The novel follows two teenagers, Rufus and Mateo, as they meet through Last App and get to live their last day together, making memories, becoming friends, realising what they missed on, but also becoming the people they would’ve liked to be—in a somewhat paradoxical twist, in that perhaps they would never have done that, and perhaps never even known who they wanted to be, had they had their whole lives still ahead. I found this story dealt with its themes in a touching but never depressing manner. I would’ve been very miffed indeed if it had been about moping and lamenting; obviously the two boys aren’t happy about it, but they go around trying to make the most of it, trying things they may not have done on their own, and so on.

Of course, as the title explicitly says, the reader knows from the start that they both die at the end, and part of my interest in this was also to find out how they’d die, if it would leave them enough time to grow into that friendship I was promised, and whether events unfolding around them would indeed be the ones leading to their demise, or not.
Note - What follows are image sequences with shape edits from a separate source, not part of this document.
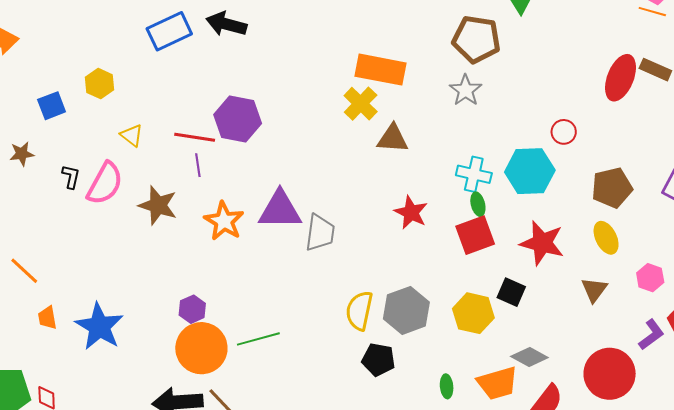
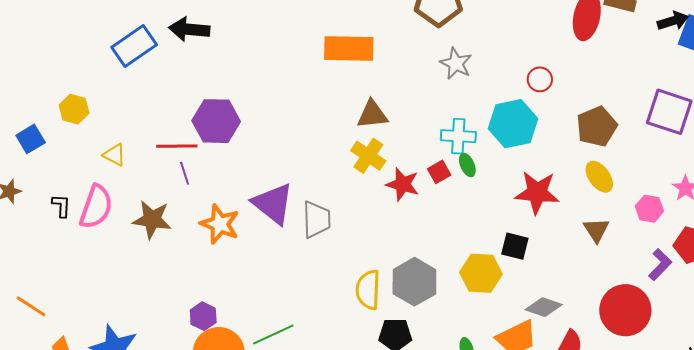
gray star: (466, 90) -> (456, 63), moved
yellow cross: (361, 104) -> (368, 156), moved
purple triangle: (280, 210) -> (273, 204), turned 48
red square: (475, 235) -> (439, 172), moved, size x0.6

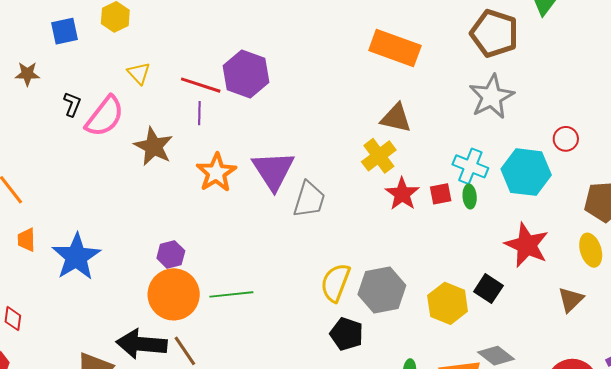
gray star: (456, 63) -> (491, 97), size x1.4

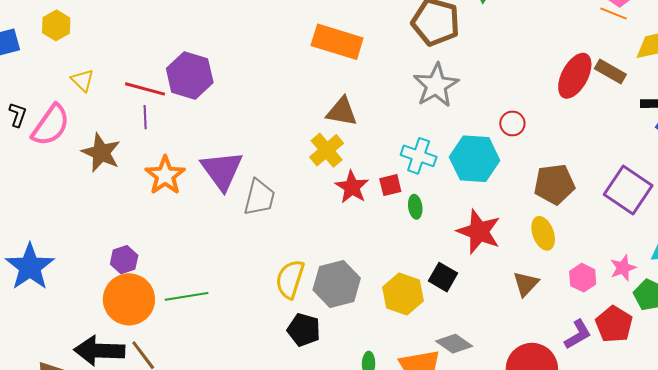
green ellipse: (470, 197) -> (415, 207), moved

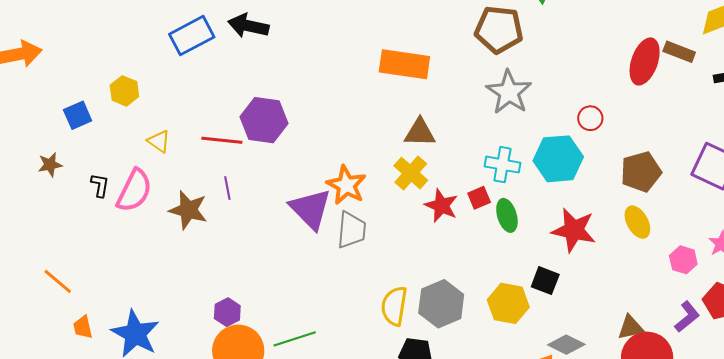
purple line: (145, 117) -> (227, 188), moved
orange star: (165, 175) -> (346, 185), moved
green ellipse: (415, 207) -> (507, 215), size x1.4
brown triangle: (526, 284) -> (631, 327), moved, turned 44

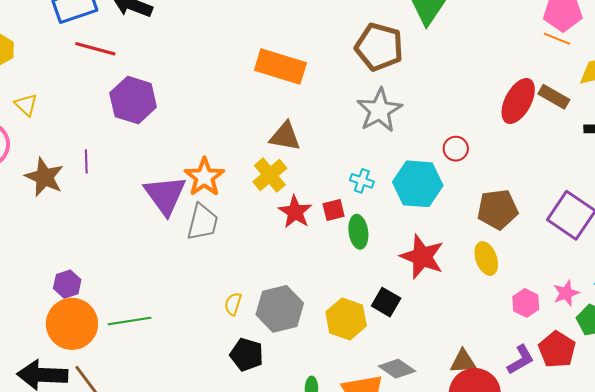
red line: (222, 140) -> (95, 49), moved
cyan cross: (502, 165) -> (362, 181), size x0.7
yellow semicircle: (394, 306) -> (233, 304), size x0.6

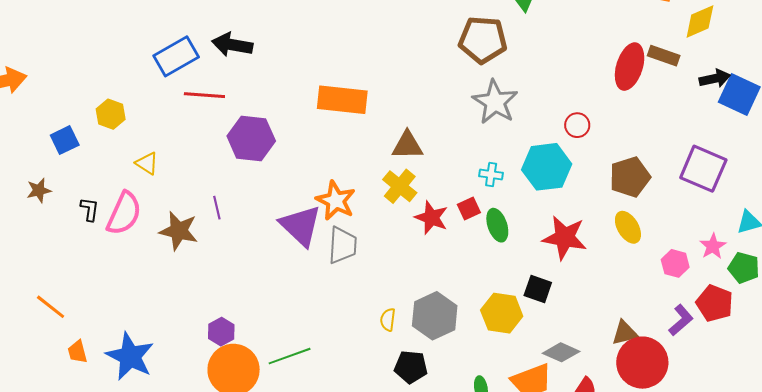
orange rectangle: (280, 67) -> (342, 100), moved

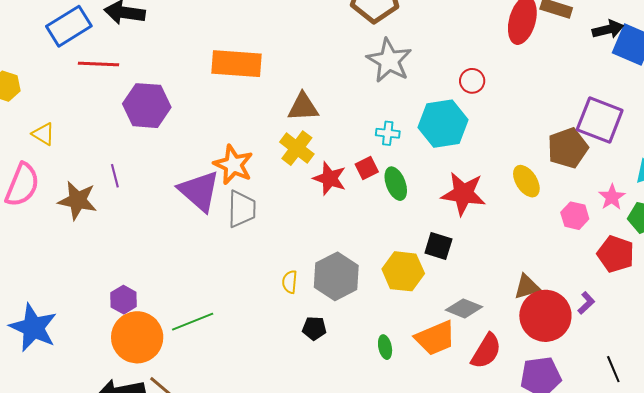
brown pentagon: (630, 177) -> (568, 148), moved
purple L-shape: (681, 320) -> (586, 303), moved, size x0.7
black pentagon: (411, 367) -> (314, 328), size x0.7

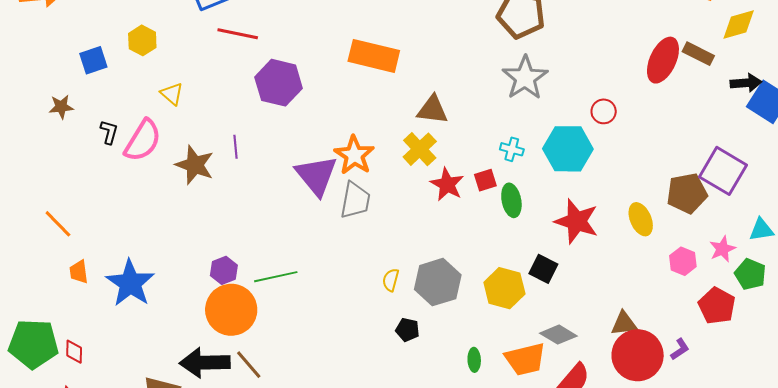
green line: (193, 322) -> (276, 277), moved

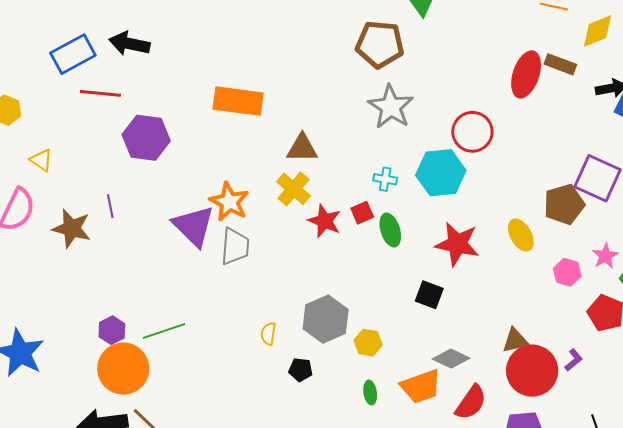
red circle: (604, 111) -> (472, 132), size x1.6
yellow semicircle: (391, 280) -> (268, 334), moved
yellow hexagon: (504, 288) -> (368, 343), moved, size x0.7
I enjoyed the characters in general. Mateo’s way of gingerly opening up to braver actions was adorkable. Rufus had the making of a ‘bad boy’ but also revealed he definitely had a heart of gold. How they go about their last day was empowering. And I also liked the minor characters whose point of view I got to see as well. They were diverse (in many ways, including background, ethnicity and sexual preferences—by default I tend to consider every character as bi unless proven otherwise, cheers for Rufus here), and they allowed me to get a glimpse into the other side, what the living had to go through when confronted with the knowledge that their best friend had received the alert, and what D-C employees and related people also get to feel. (I don’t think spending your career as a customer service rep announcing people they’re going to die before tomorrow is very healthy in the long run.)

For some reason, though, I wasn’t a hundred percent invested in the book. To be fair, I suspect that’s partly because I was invested in interesting non-fiction books at the same time, and those demand more focus and attention from me. But I think that was perhaps also because of the theme: very interesting, yet necessarily leading to ‘live your life to the fullest because you’re not immortal’. Which is true, and expected, and because of this, it makes it hard to deal with it in a way that hasn’t been done already. Another thing I wasn’t sold on was the more romantic involvements; I think full-on friendship would’ve worked better for me.

Conclusion: Perhaps not a definite favourite for me, but I'll happily pick another story by this author in the future.